The time signals are computed in retarded time, where the time series for each plane are offset by z/c0 and the input plane corresponds to z = 0. The projections are calculated directly from the input plane (no spatial stepping is used). For linear projections in a lossless medium, just the sound speed can be specified. For projections in a lossy medium, the parameters are given as fields to the input structure `medium`.

Two datasets are returned.
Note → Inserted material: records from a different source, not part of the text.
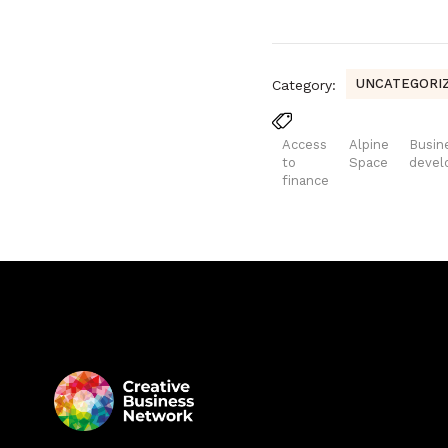
UNCATEGORI
Category:
Access
Alpine
Busin
to
Space
deve
finance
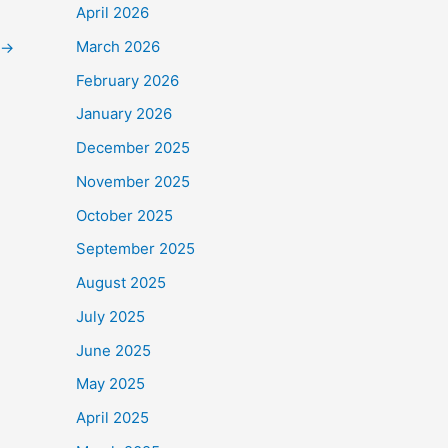
April 2026
March 2026
→
February 2026
January 2026
December 2025
November 2025
October 2025
September 2025
August 2025
July 2025
June 2025
May 2025
April 2025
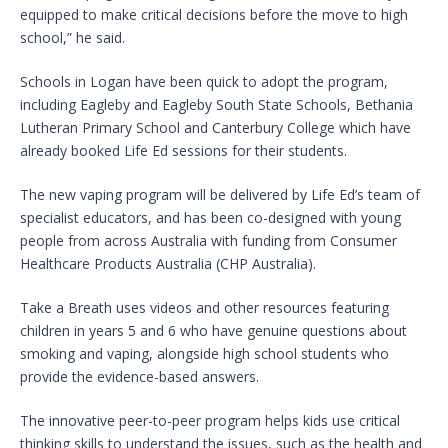
equipped to make critical decisions before the move to high
school,” he said.
Schools in Logan have been quick to adopt the program,
including Eagleby and Eagleby South State Schools, Bethania
Lutheran Primary School and Canterbury College which have
already booked Life Ed sessions for their students.
The new vaping program will be delivered by Life Ed’s team of
specialist educators, and has been co-designed with young
people from across Australia with funding from Consumer
Healthcare Products Australia (CHP Australia).
Take a Breath uses videos and other resources featuring
children in years 5 and 6 who have genuine questions about
smoking and vaping, alongside high school students who
provide the evidence-based answers.
The innovative peer-to-peer program helps kids use critical
thinking skills to understand the issues, such as the health and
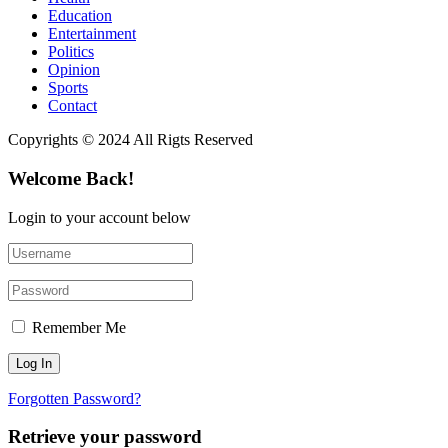
Education
Entertainment
Politics
Opinion
Sports
Contact
Copyrights © 2024 All Rigts Reserved
Welcome Back!
Login to your account below
Remember Me
Forgotten Password?
Retrieve your password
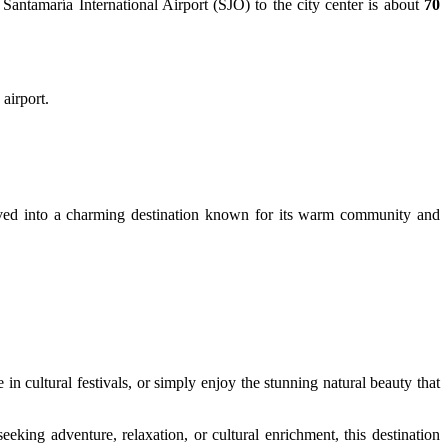
 Santamaría International Airport (SJO) to the city center is about
70
 airport.
volved into a charming destination known for its warm community and
 in cultural festivals, or simply enjoy the stunning natural beauty that
king adventure, relaxation, or cultural enrichment, this destination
The first, `pressure_max`, contains a 3D matrix of the maximum (temporal peak) pressure across the 2D planes specified by `z_pos`, and is indexed as `(x_ind, y_ind, plane_index)`. The second, `pressure_time`, contains the time-varying pressure signals across the 2D planes specified by `z_pos`, and is indexed as `(x_ind, y_ind, t_ind, plane_index)`.
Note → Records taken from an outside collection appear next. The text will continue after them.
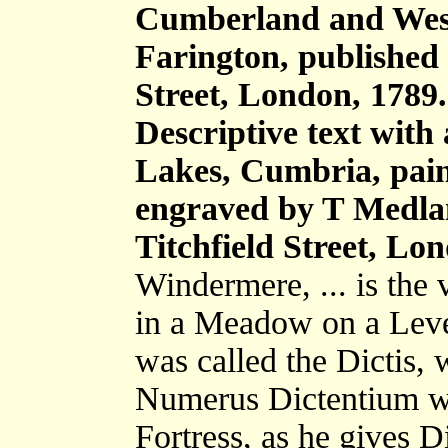
Cumberland and Wes
Farington, published 
Street, London, 1789.
Descriptive text with
Lakes, Cumbria, pain
engraved by T Medla
Titchfield Street, Lo
Windermere, ... is the 
in a Meadow on a Leve
was called the Dictis, 
Numerus Dictentium wa
Fortress, as he gives 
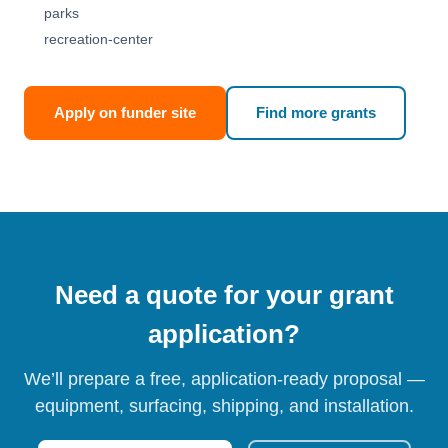
parks
recreation-center
Apply on funder site
Find more grants
Need a quote for your grant
application?
We’ll prepare a free, application-ready proposal —
equipment, surfacing, shipping, and installation.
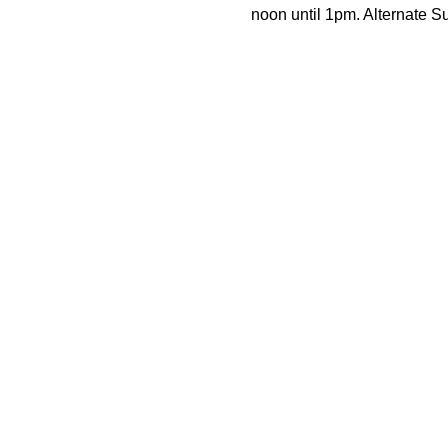
noon until 1pm. Alternate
To compute the maximum pressure field over an isotropic domain with `Nz` grid points (assuming the source plane is aligned with `z_ind = 1`) without storing the time-series (which can be memory consuming), use the syntax:

```pressure_max = angularSpectrum(input_plane, dx, dt, (0:(Nz - 1)) * dx, c0)
```

To compute the time series over another parallel plane separated by a distance of `z_pos`, use the syntax:

```[~, pressure_time] = angularSpectrum(input_plane, dx, dt, z_pos, c0)
```

[1] Zeng, X., & McGough, R. J. (2008). Evaluation of the angular spectrum approach for simulations of near-field pressures. The Journal of the Acoustical Society of America, 123(1), 68-76.

## Inputs

 `input_plane` 3D matrix containing the time varying pressure over a 2D input plane indexed as (x, y, t) [Pa]. `dx` Spatial step between grid points in the input plane [m]. `dt` Temporal step between time points in the input plane [s]. `z_pos` Vector specifying the relative z-position of the planes to which the data is projected [m]. `c0` Medium sound speed [m/s]. ` ` OR `medium.sound_speed` Medium sound speed [m/s]. `medium.alpha_power` Power law absorption exponent. `medium.alpha_coeff` Power law absorption coefficient [dB/(MHz^y cm)].

## Optional Inputs

Optional 'string', value pairs that may be used to modify the default computational settings.

Input Valid Settings Default Description
`'AngularRestriction'` (Boolean scalar) `true` Boolean controlling whether angular restriction is used as described in [1].
`'DataCast'` (string of data type) `'off'` String input of the data type that variables are cast to before computation. For example, setting to `'single'` will speed up the computation time (due to the improved efficiency of `fft2` and `ifft2` for this data type). This variable is also useful for utilising GPU parallelisation the Parallel Computing Toolbox by setting `'DataCast'` to `'gpuArray-single'`.
`'DataRecast'` (Boolean scalar) `false` Boolean controlling whether the output data is cast back to double precision. If set to `false`, `sensor_data` will be returned in the data format set using the `'DataCast'` option.
`'FFTLength'` (integer numeric scalar) 1 + the next power of two larger than the grid size Length of the FFT used to compute the angular spectrum.
`'GridExpansion'` (integer numeric scalar) `0` Grid padding used to increase the accuracy of the projection. The grid expansion is removed before returning the calculated pressure to the user.
`'Plot'` (Boolean scalar) `true` Boolean controlling whether the field is plotted at each z step.
`'Reverse'` (Boolean scalar) `false` Boolean controlling whether the projection is in the forward (`false`) or backward (`true`) direction.

## Outputs

 `pressure_max` 3D matrix of maximum pressure (temporal peak) across the 2D planes specified by `z_pos`, indexed as `(x_ind, y_ind, plane_index)` [Pa]. `pressure_time` 4D matrix of the time varying pressure signals across the 2D planes specified by `z_pos`, indexed as `(x_ind, y_ind, t_ind, plane_index)` [Pa].